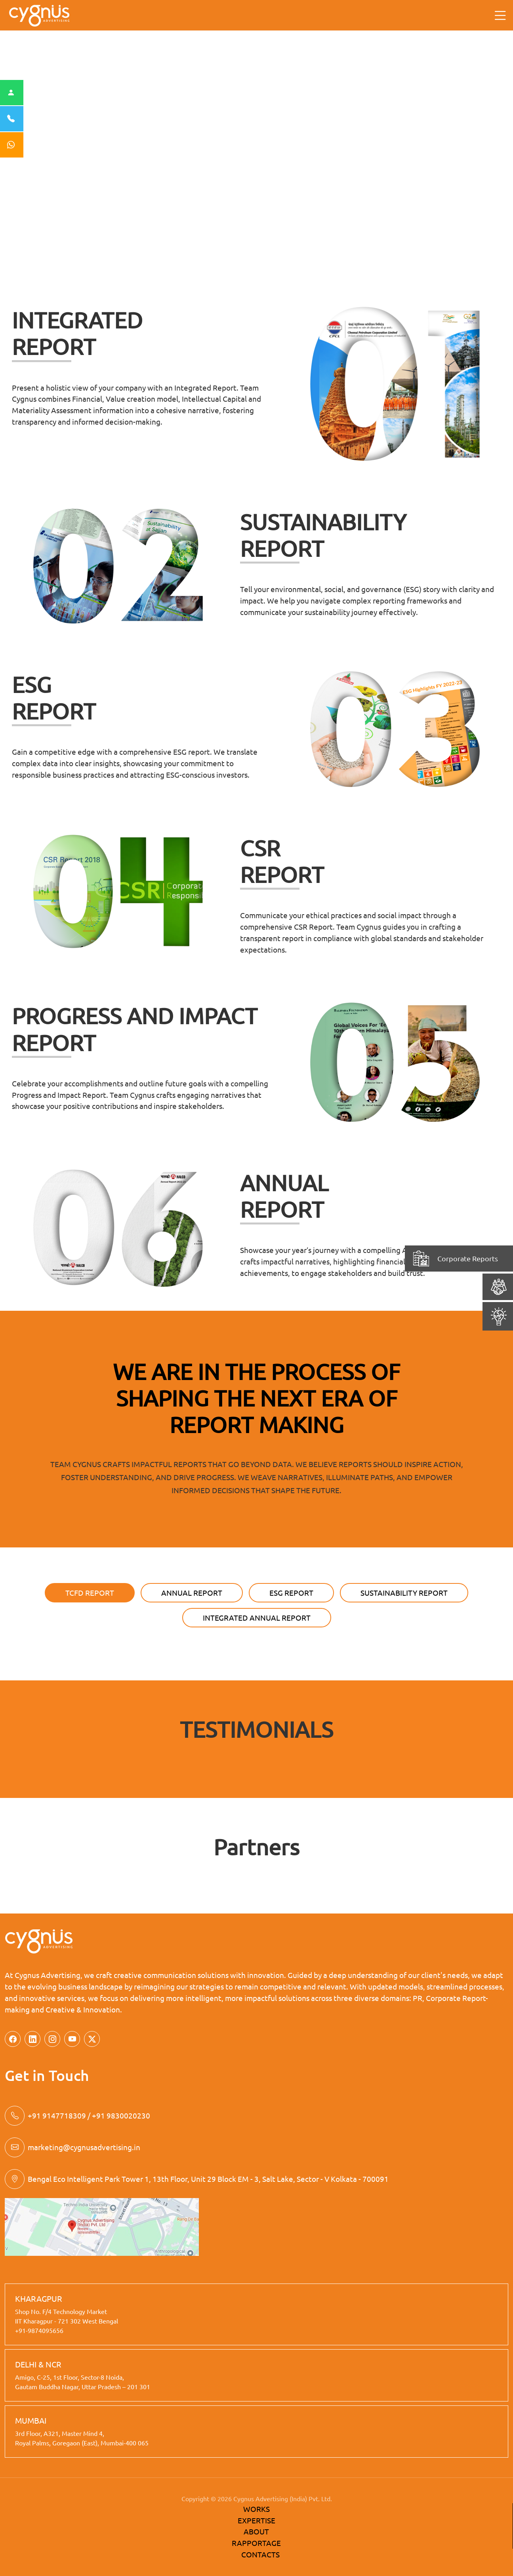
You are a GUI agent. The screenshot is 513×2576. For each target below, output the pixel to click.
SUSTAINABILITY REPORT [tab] (404, 1592)
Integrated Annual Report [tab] (257, 1617)
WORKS (256, 2508)
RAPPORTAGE (256, 2543)
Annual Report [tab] (191, 1592)
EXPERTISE (256, 2520)
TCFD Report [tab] (89, 1592)
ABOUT (256, 2531)
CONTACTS (260, 2554)
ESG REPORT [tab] (291, 1592)
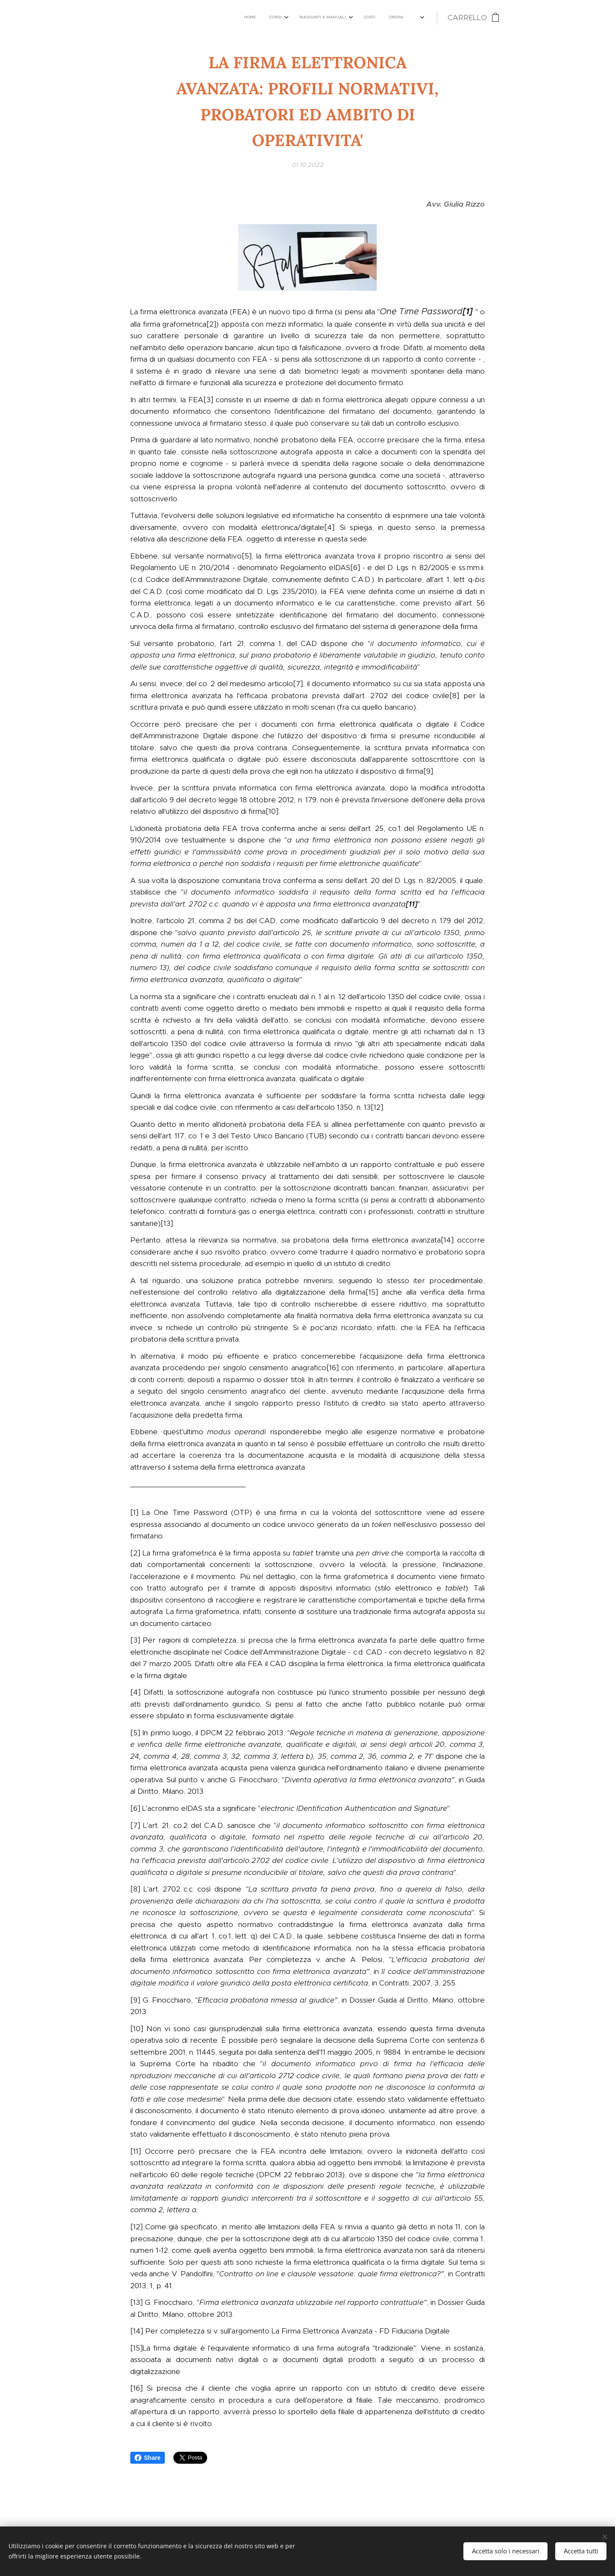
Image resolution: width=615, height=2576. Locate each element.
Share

----

→ HOW TO COMPLETE THIS TASK:
Write the lines above out again exactly, excluding every picture.

→ EXERCISE OUTPUT:
You are a GUI agent. The screenshot is 513×2576. For each target below, output the pixel to click.
SUSTAINABILITY REPORT [tab] (404, 1592)
Integrated Annual Report [tab] (257, 1617)
WORKS (256, 2508)
RAPPORTAGE (256, 2543)
Annual Report [tab] (191, 1592)
EXPERTISE (256, 2520)
TCFD Report [tab] (89, 1592)
ABOUT (256, 2531)
CONTACTS (260, 2554)
ESG REPORT [tab] (291, 1592)
Image resolution: width=615, height=2576. Locate each element.
Share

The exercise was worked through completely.